Source records
——

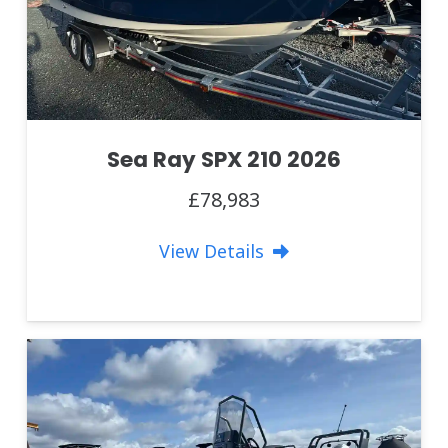
Sea Ray SPX 210 2026
£78,983
View Details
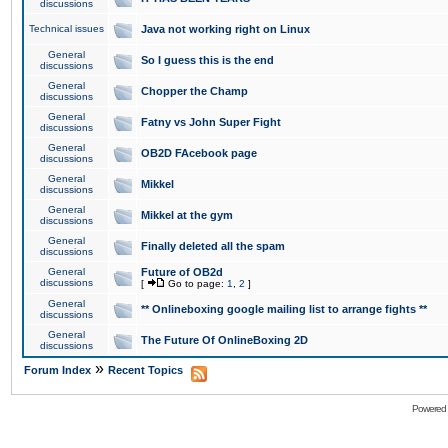
discussions
Technical issues
Java not working right on Linux
General
So I guess this is the end
discussions
General
Chopper the Champ
discussions
General
Fatny vs John Super Fight
discussions
General
OB2D FAcebook page
discussions
General
Mikkel
discussions
General
Mikkel at the gym
discussions
General
Finally deleted all the spam
discussions
General
Future of OB2d
discussions
[
Go to page:
1
,
2
]
General
** Onlineboxing google mailing list to arrange fights **
discussions
General
The Future Of OnlineBoxing 2D
discussions
»
Forum Index
Recent Topics
Powered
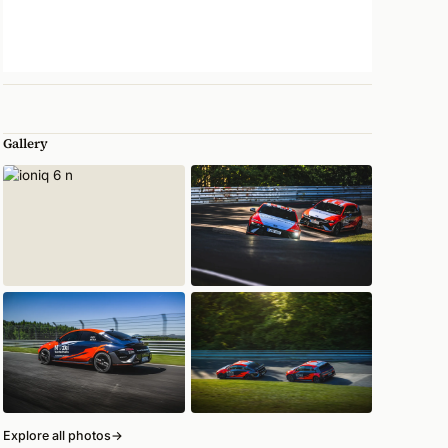
Gallery
Explore all photos
→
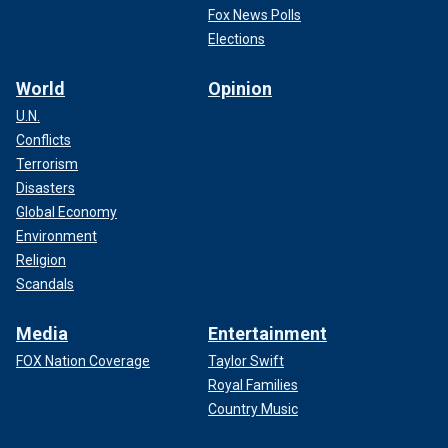
Fox News Polls
Elections
World
Opinion
U.N.
Conflicts
Terrorism
Disasters
Global Economy
Environment
Religion
Scandals
Media
Entertainment
FOX Nation Coverage
Taylor Swift
Royal Families
Country Music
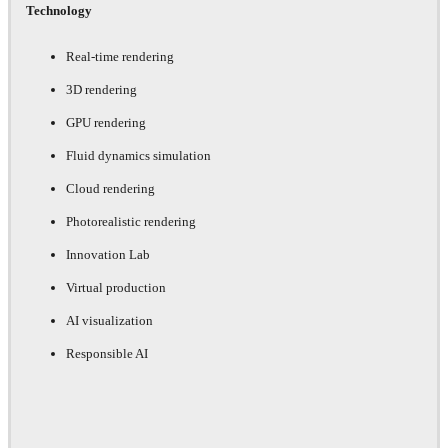
Technology
Real-time rendering
3D rendering
GPU rendering
Fluid dynamics simulation
Cloud rendering
Photorealistic rendering
Innovation Lab
Virtual production
AI visualization
Responsible AI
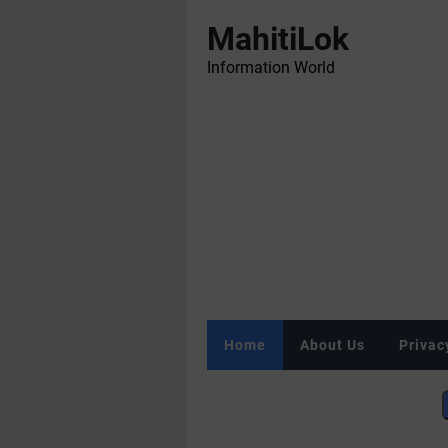
MahitiLok
Information World
Home
About Us
Privac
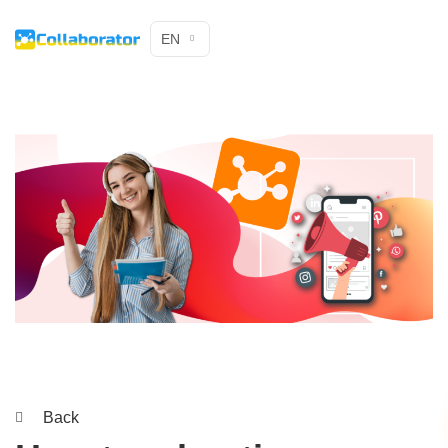
EN
Back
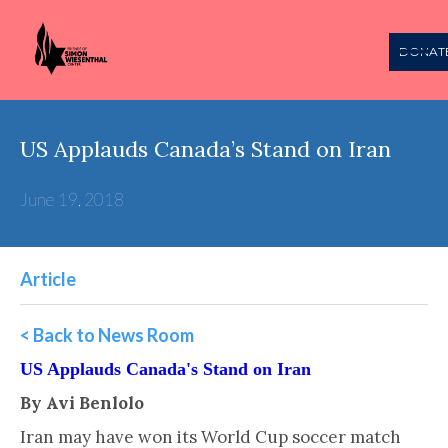
DONAT
US Applauds Canada’s Stand on Iran
June 19, 2018
Article
< Back to News Room
US Applauds Canada's Stand on Iran
By Avi Benlolo
Iran may have won its World Cup soccer match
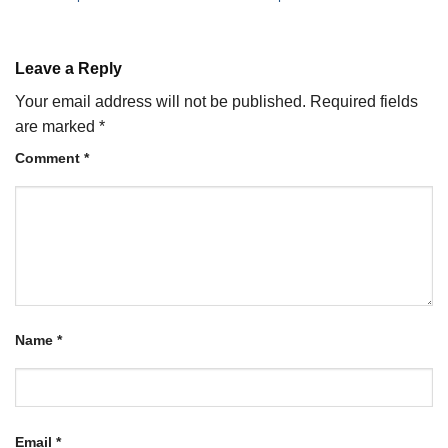
Leave a Reply
Your email address will not be published.
Required fields
are marked
*
Comment
*
Name
*
Email
*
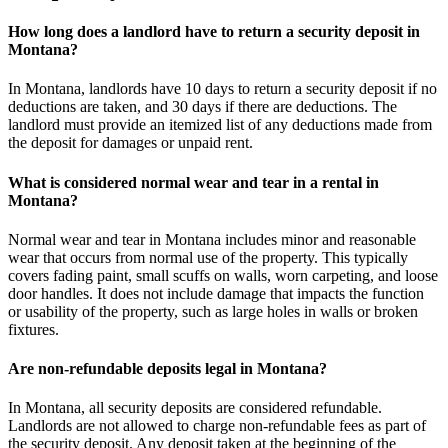
How long does a landlord have to return a security deposit in
Montana?
In Montana, landlords have 10 days to return a security deposit if no
deductions are taken, and 30 days if there are deductions. The
landlord must provide an itemized list of any deductions made from
the deposit for damages or unpaid rent.
What is considered normal wear and tear in a rental in
Montana?
Normal wear and tear in Montana includes minor and reasonable
wear that occurs from normal use of the property. This typically
covers fading paint, small scuffs on walls, worn carpeting, and loose
door handles. It does not include damage that impacts the function
or usability of the property, such as large holes in walls or broken
fixtures.
Are non-refundable deposits legal in Montana?
In Montana, all security deposits are considered refundable.
Landlords are not allowed to charge non-refundable fees as part of
the security deposit. Any deposit taken at the beginning of the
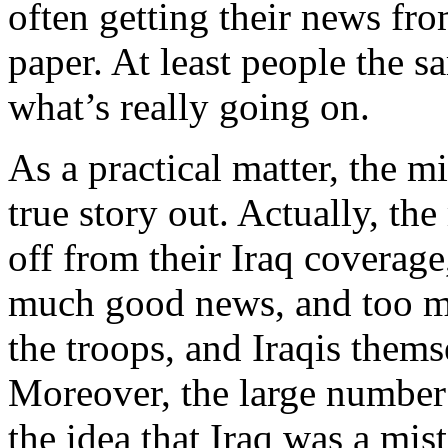
often getting their news fr
paper. At least people the s
what’s really going on.
As a practical matter, the m
true story out. Actually, th
off from their Iraq coverag
much good news, and too m
the troops, and Iraqis them
Moreover, the large number
the idea that Iraq was a mist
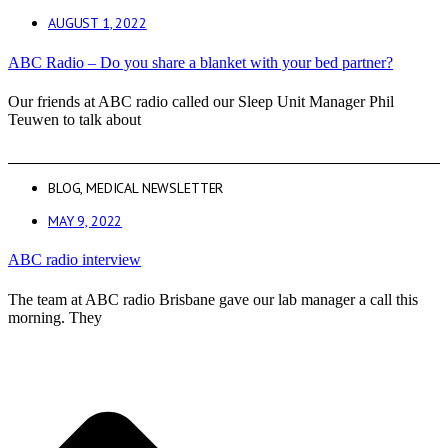
AUGUST 1, 2022
ABC Radio – Do you share a blanket with your bed partner?
Our friends at ABC radio called our Sleep Unit Manager Phil
Teuwen to talk about
BLOG
,
MEDICAL NEWSLETTER
MAY 9, 2022
ABC radio interview
The team at ABC radio Brisbane gave our lab manager a call this
morning. They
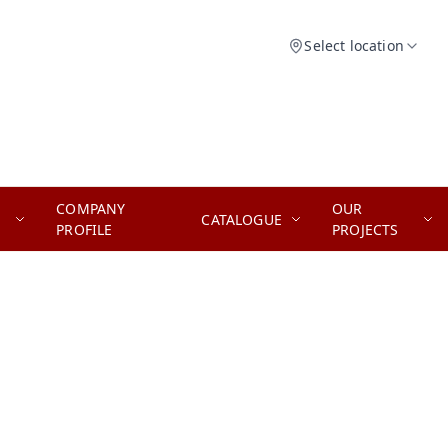
Select location
COMPANY
OUR
CATALOGUE
PROFILE
PROJECTS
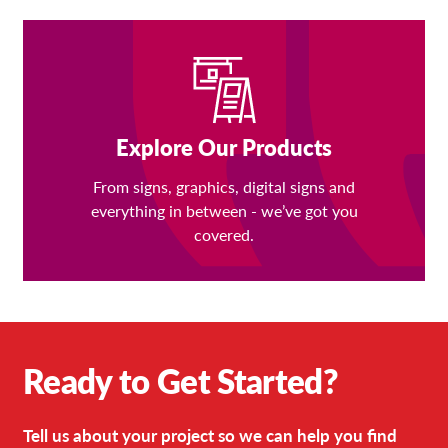
Explore Our Products
From signs, graphics, digital signs and
everything in between - we’ve got you
covered.
Ready to Get Started?
Tell us about your project so we can help you find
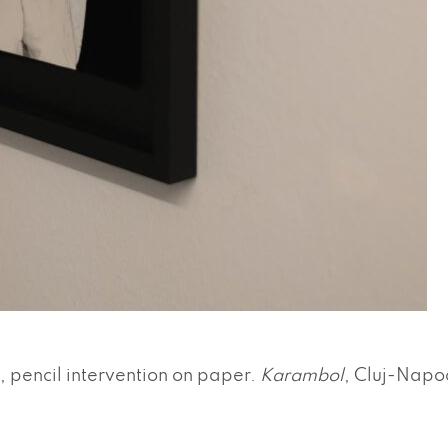
, pencil intervention on paper.
Karambol
, Cluj-Napo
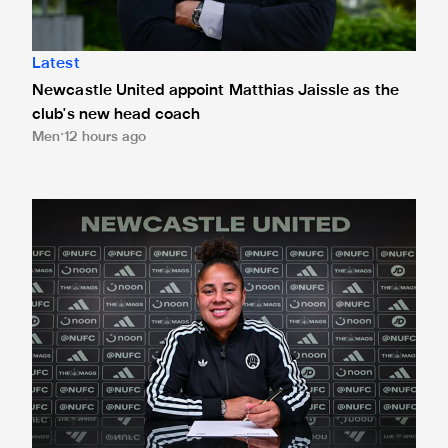
Latest
Newcastle United appoint Matthias Jaissle as the
club's new head coach
Men
12 hours ago
Demi Stokes signs new Newcastle United Women contrac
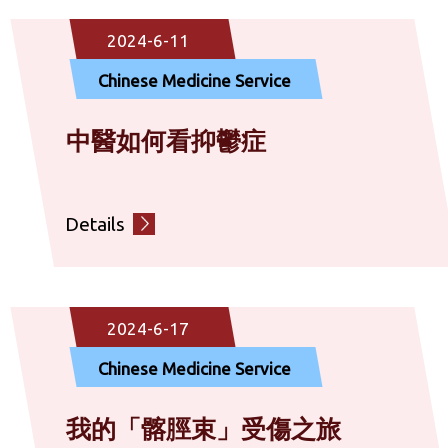
Community Rehabilitation Service
2024-6-11
Chinese Medicine Service
Diagnostic Service
中醫如何看抑鬱症
Social Service
Details
Others
2024-6-17
Chinese Medicine Service
我的「髂脛束」受傷之旅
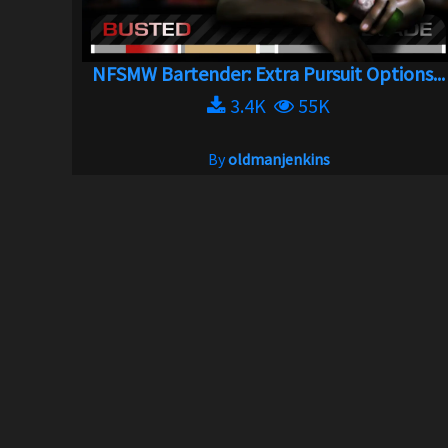
NFSMW Bartender: Extra Pursuit Options...
3.4K
55K
By
oldmanjenkins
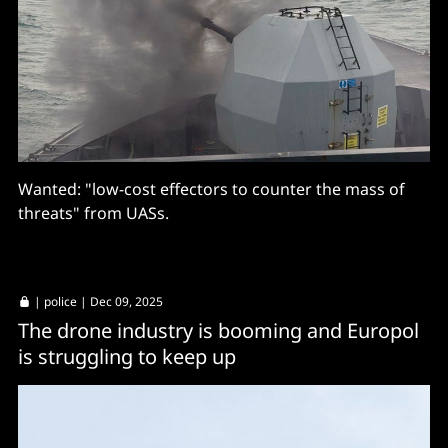
Wanted: "low-cost effectors to counter the mass of
threats" from UASs.
|
police
| Dec 09, 2025
The drone industry is booming and Europol
is struggling to keep up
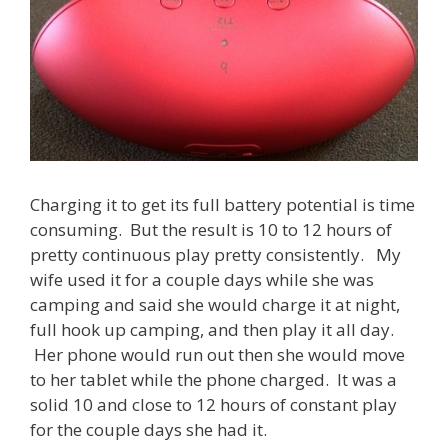
Charging it to get its full battery potential is time
consuming. But the result is 10 to 12 hours of
pretty continuous play pretty consistently. My
wife used it for a couple days while she was
camping and said she would charge it at night,
full hook up camping, and then play it all day.
Her phone would run out then she would move
to her tablet while the phone charged. It was a
solid 10 and close to 12 hours of constant play
for the couple days she had it.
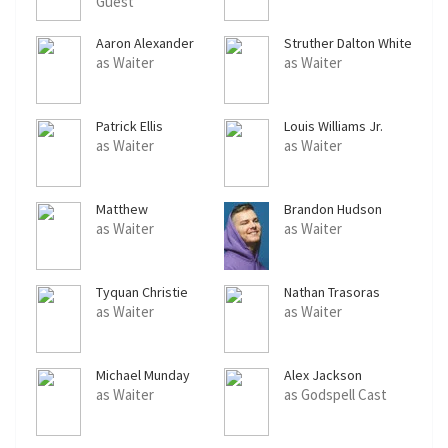
Guest
Aaron Alexander
Struther Dalton White
Gordon
as Waiter
as Waiter
Patrick Ellis
Louis Williams Jr.
as Waiter
as Waiter
Matthew
Brandon Hudson
Kazmierczak
as Waiter
as Waiter
Tyquan Christie
Nathan Trasoras
as Waiter
as Waiter
Michael Munday
Alex Jackson
as Waiter
as Godspell Cast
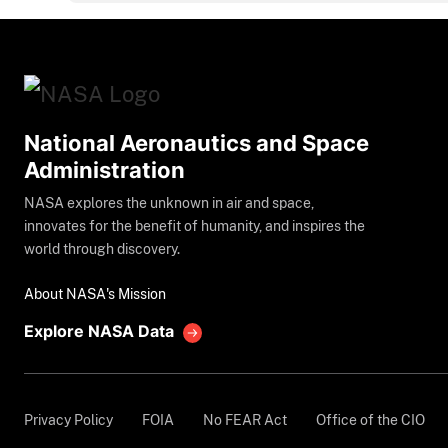
National Aeronautics and Space
Administration
NASA explores the unknown in air and space,
innovates for the benefit of humanity, and inspires the
world through discovery.
About NASA's Mission
Explore NASA Data
Privacy Policy
FOIA
No FEAR Act
Office of the CIO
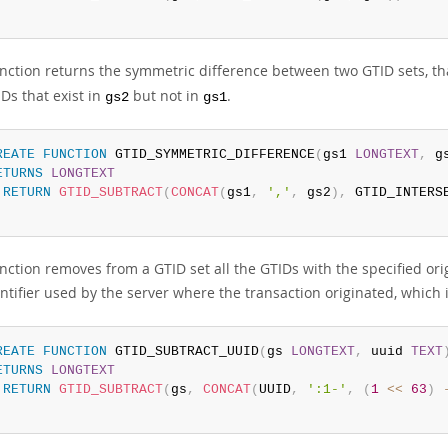
nction returns the symmetric difference between two GTID sets, that
Ds that exist in
but not in
.
gs2
gs1
REATE
FUNCTION
 GTID_SYMMETRIC_DIFFERENCE
(
gs1 
LONGTEXT
,
 g
ETURNS
LONGTEXT
RETURN
GTID_SUBTRACT
(
CONCAT
(
gs1
,
','
,
 gs2
)
,
 GTID_INTERS
nction removes from a GTID set all the GTIDs with the specified ori
ntifier used by the server where the transaction originated, which 
REATE
FUNCTION
 GTID_SUBTRACT_UUID
(
gs 
LONGTEXT
,
 uuid 
TEXT
ETURNS
LONGTEXT
RETURN
GTID_SUBTRACT
(
gs
,
CONCAT
(
UUID
,
':1-'
,
(
1
<<
63
)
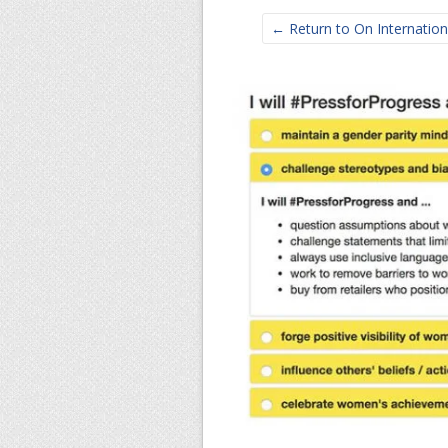
← Return to On Internation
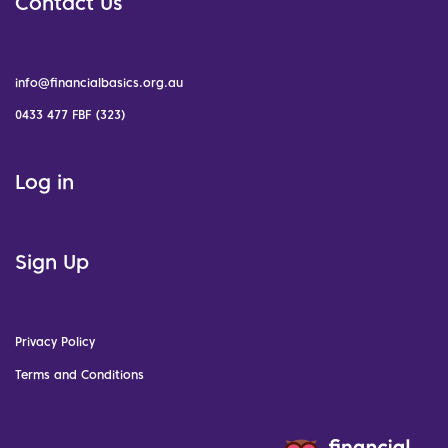
Contact Us
info@financialbasics.org.au
0433 477 FBF (323)
Log in
Sign Up
Privacy Policy
Terms and Conditions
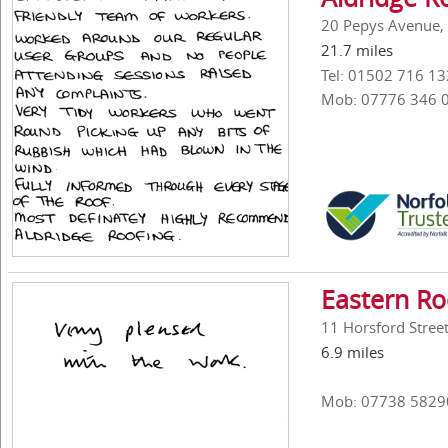
20 Pepys Avenue, 
21.7 miles
Tel: 01502 716 13
Mob: 07776 346 
Eastern Roo
11 Horsford Stree
6.9 miles
Mob: 07738 5829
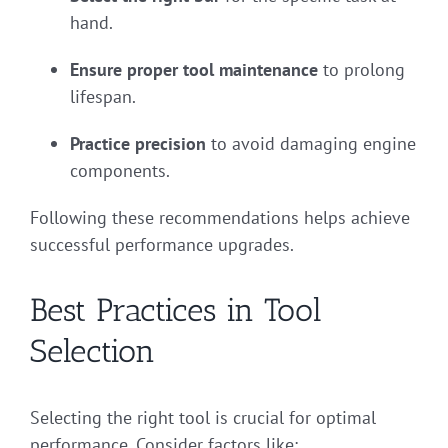
hand.
Ensure proper tool maintenance
to prolong
lifespan.
Practice precision
to avoid damaging engine
components.
Following these recommendations helps achieve
successful performance upgrades.
Best Practices in Tool
Selection
Selecting the right tool is crucial for optimal
performance. Consider factors like:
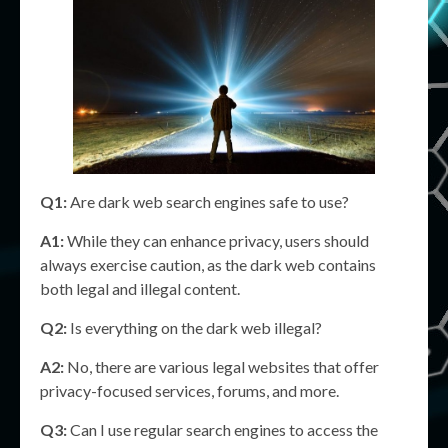
Q1:
Are dark web search engines safe to use?
A1:
While they can enhance privacy, users should
always exercise caution, as the dark web contains
both legal and illegal content.
Q2:
Is everything on the dark web illegal?
A2:
No, there are various legal websites that offer
privacy-focused services, forums, and more.
Q3:
Can I use regular search engines to access the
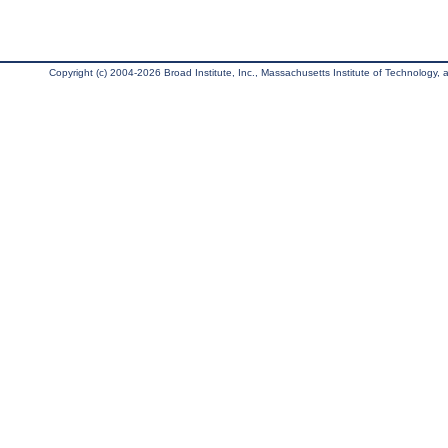
Copyright (c) 2004-2026 Broad Institute, Inc., Massachusetts Institute of Technology, an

——

WORK REQUEST
Restate the data above verbatim, skipping every image.

RESULT OF THIS EXERCISE
Sea Ray SPX 210 2026
£78,983
View Details
discussions
Technical issues
Java not working right on Linux
General
So I guess this is the end
discussions
General
Chopper the Champ
discussions
General
Fatny vs John Super Fight
discussions
General
OB2D FAcebook page
discussions
General
Mikkel
discussions
General
Mikkel at the gym
discussions
General
Finally deleted all the spam
discussions
General
Future of OB2d
discussions
[
Go to page:
1
,
2
]
General
** Onlineboxing google mailing list to arrange fights **
discussions
General
The Future Of OnlineBoxing 2D
discussions
»
Forum Index
Recent Topics
Powered
Gallery
Explore all photos
→
Fox News Polls
Elections
World
Opinion
U.N.
Conflicts
Terrorism
Disasters
Global Economy
Environment
Religion
Scandals
Media
Entertainment
FOX Nation Coverage
Taylor Swift
Royal Families
Country Music
Technology
Real-time rendering
3D rendering
GPU rendering
Fluid dynamics simulation
Cloud rendering
Photorealistic rendering
Innovation Lab
Virtual production
AI visualization
Responsible AI
MahitiLok
Information World
Home
About Us
Privac
EN
Back
DONAT
US Applauds Canada’s Stand on Iran
June 19, 2018
Article
< Back to News Room
US Applauds Canada's Stand on Iran
By Avi Benlolo
Iran may have won its World Cup soccer match
Leave a Reply
Your email address will not be published.
Required fields
are marked
*
Comment
*
Name
*
Email
*
How long does a landlord have to return a security deposit in
Montana?
In Montana, landlords have 10 days to return a security deposit if no
deductions are taken, and 30 days if there are deductions. The
landlord must provide an itemized list of any deductions made from
the deposit for damages or unpaid rent.
What is considered normal wear and tear in a rental in
Montana?
Normal wear and tear in Montana includes minor and reasonable
wear that occurs from normal use of the property. This typically
covers fading paint, small scuffs on walls, worn carpeting, and loose
door handles. It does not include damage that impacts the function
or usability of the property, such as large holes in walls or broken
fixtures.
Are non-refundable deposits legal in Montana?
In Montana, all security deposits are considered refundable.
Landlords are not allowed to charge non-refundable fees as part of
the security deposit. Any deposit taken at the beginning of the
often getting their news fr
paper. At least people the s
what’s really going on.
As a practical matter, the m
true story out. Actually, th
off from their Iraq coverag
much good news, and too m
the troops, and Iraqis them
Moreover, the large number
the idea that Iraq was a mist
AUGUST 1, 2022
ABC Radio – Do you share a blanket with your bed partner?
Our friends at ABC radio called our Sleep Unit Manager Phil
Teuwen to talk about
BLOG
,
MEDICAL NEWSLETTER
MAY 9, 2022
ABC radio interview
The team at ABC radio Brisbane gave our lab manager a call this
morning. They
Select location
COMPANY
OUR
CATALOGUE
PROFILE
PROJECTS
Explore Our Products
From signs, graphics, digital signs and
everything in between - we’ve got you
covered.
Ready to Get Started?
Tell us about your project so we can help you find
, pencil intervention on paper.
Karambol
, Cluj-Napo
Latest
Newcastle United appoint Matthias Jaissle as the
club's new head coach
Men
12 hours ago
Demi Stokes signs new Newcastle United Women contrac
Community Rehabilitation Service
2024-6-11
Chinese Medicine Service
Diagnostic Service
中醫如何看抑鬱症
Social Service
Details
Others
2024-6-17
Chinese Medicine Service
我的「髂脛束」受傷之旅
NFSMW Bartender: Extra Pursuit Options...
3.4K
55K
By
oldmanjenkins
Wanted: "low-cost effectors to counter the mass of
threats" from UASs.
|
police
| Dec 09, 2025
The drone industry is booming and Europol
is struggling to keep up
Charging it to get its full battery potential is time
consuming. But the result is 10 to 12 hours of
pretty continuous play pretty consistently. My
wife used it for a couple days while she was
camping and said she would charge it at night,
full hook up camping, and then play it all day.
Her phone would run out then she would move
to her tablet while the phone charged. It was a
solid 10 and close to 12 hours of constant play
for the couple days she had it.
Guest
Aaron Alexander
Struther Dalton White
Gordon
as Waiter
as Waiter
Patrick Ellis
Louis Williams Jr.
as Waiter
as Waiter
Matthew
Brandon Hudson
Kazmierczak
as Waiter
as Waiter
Tyquan Christie
Nathan Trasoras
as Waiter
as Waiter
Michael Munday
Alex Jackson
as Waiter
as Godspell Cast
National Aeronautics and Space
Administration
NASA explores the unknown in air and space,
innovates for the benefit of humanity, and inspires the
world through discovery.
About NASA's Mission
Explore NASA Data
Privacy Policy
FOIA
No FEAR Act
Office of the CIO
nction returns the symmetric difference between two GTID sets, that
Ds that exist in
but not in
.
gs2
gs1
REATE
FUNCTION
 GTID_SYMMETRIC_DIFFERENCE
(
gs1 
LONGTEXT
,
 g
ETURNS
LONGTEXT
RETURN
GTID_SUBTRACT
(
CONCAT
(
gs1
,
','
,
 gs2
)
,
 GTID_INTERS
nction removes from a GTID set all the GTIDs with the specified ori
ntifier used by the server where the transaction originated, which 
REATE
FUNCTION
 GTID_SUBTRACT_UUID
(
gs 
LONGTEXT
,
 uuid 
TEXT
ETURNS
LONGTEXT
RETURN
GTID_SUBTRACT
(
gs
,
CONCAT
(
UUID
,
':1-'
,
(
1
<<
63
)
← Return to On Internation
Contact Us
info@financialbasics.org.au
0433 477 FBF (323)
Log in
Sign Up
Privacy Policy
Terms and Conditions
20 Pepys Avenue, 
21.7 miles
Tel: 01502 716 13
Mob: 07776 346 
Eastern Roo
11 Horsford Stree
6.9 miles
Mob: 07738 5829
hand.
Ensure proper tool maintenance
to prolong
lifespan.
Practice precision
to avoid damaging engine
components.
Following these recommendations helps achieve
successful performance upgrades.
Best Practices in Tool
Selection
Selecting the right tool is crucial for optimal
performance. Consider factors like:
Q1:
Are dark web search engines safe to use?
A1:
While they can enhance privacy, users should
always exercise caution, as the dark web contains
both legal and illegal content.
Q2:
Is everything on the dark web illegal?
A2:
No, there are various legal websites that offer
privacy-focused services, forums, and more.
Q3:
Can I use regular search engines to access the
Copyright (c) 2004-2026 Broad Institute, Inc., Massachusetts Institute of Technology, an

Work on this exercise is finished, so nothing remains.